Prima edizione critica in italiano e inglese degli scritti

(ANSA) - PALERMO, 06 DIC - Un sinologo e un latinista rileggono criticamente dopo tre secoli l'opera del gesuita siciliano Prospero Intorcetta che nel Seicento tradusse e divulgò per primo in Occidente il pensiero di Confucio antesignano delle culture del dialogo.
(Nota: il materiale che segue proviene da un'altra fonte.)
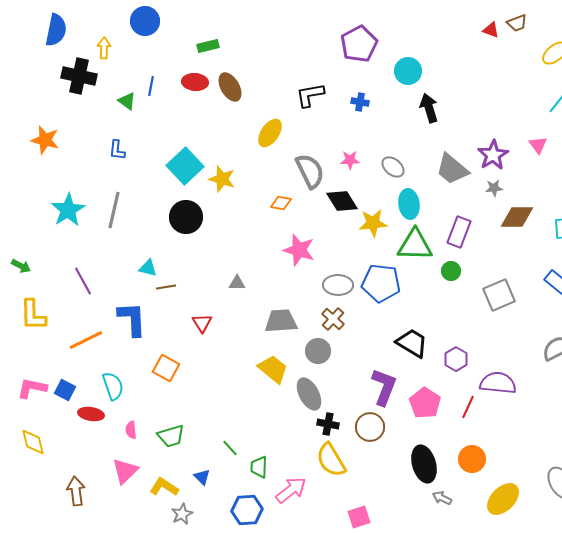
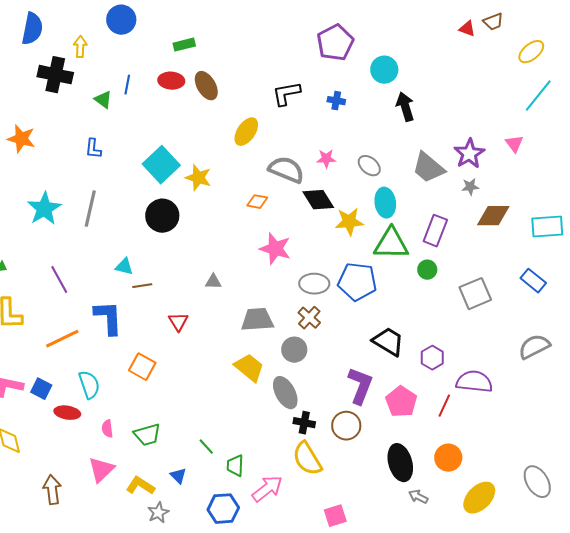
gray semicircle: (310, 171) -> (286, 170), turned -42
Alessandro Tosco, che insegna lingua e letteratura cinese e dirige l'istituto Confucio presso l'Università Kore di Enna, e l'australiano Rodney Lokaj, latinista e professore di filologia italiana, hanno ripercorso gli studi di Intorcetta in un'ottica comparata. Ne hanno ricavato un volume ("Zhongyong. La costante pratica del giusto mezzo") pubblicato ora alla Fondazione Federico II. Per la prima volta è stata presentata una traduzione critica in italiano e inglese degli scritti del gesuita originario di Piazza Armerina e del testo cinese che Intorcetta pubblicò traducendolo in latino, allora la lingua usata non solo dalla Chiesa ma anche dalla cultura e dal potere politico. "Quella operazione - dice Tosco - ebbe il merito di mostrare intanto la caratura intellettuale del gesuita siciliano e di rendere più prossime l'Europa e la Cina". Prima di lui un altro gesuita sinologo, Matteo Ricci, aveva osservato il sistema filosofico confuciano ma la sua opera è arrivata incompleta. Quella di Intorcetta ha invece approfondito Confucio con una lettura che ancora oggi, dice la direttrice della Fondazione Federico II, Patrizia Monterosso, apre "nuovi interessi antropologici, religiosi, filosofici" in un contesto dove erano prevalenti il dialogo e la comprensione della cultura dell'altro. (ANSA).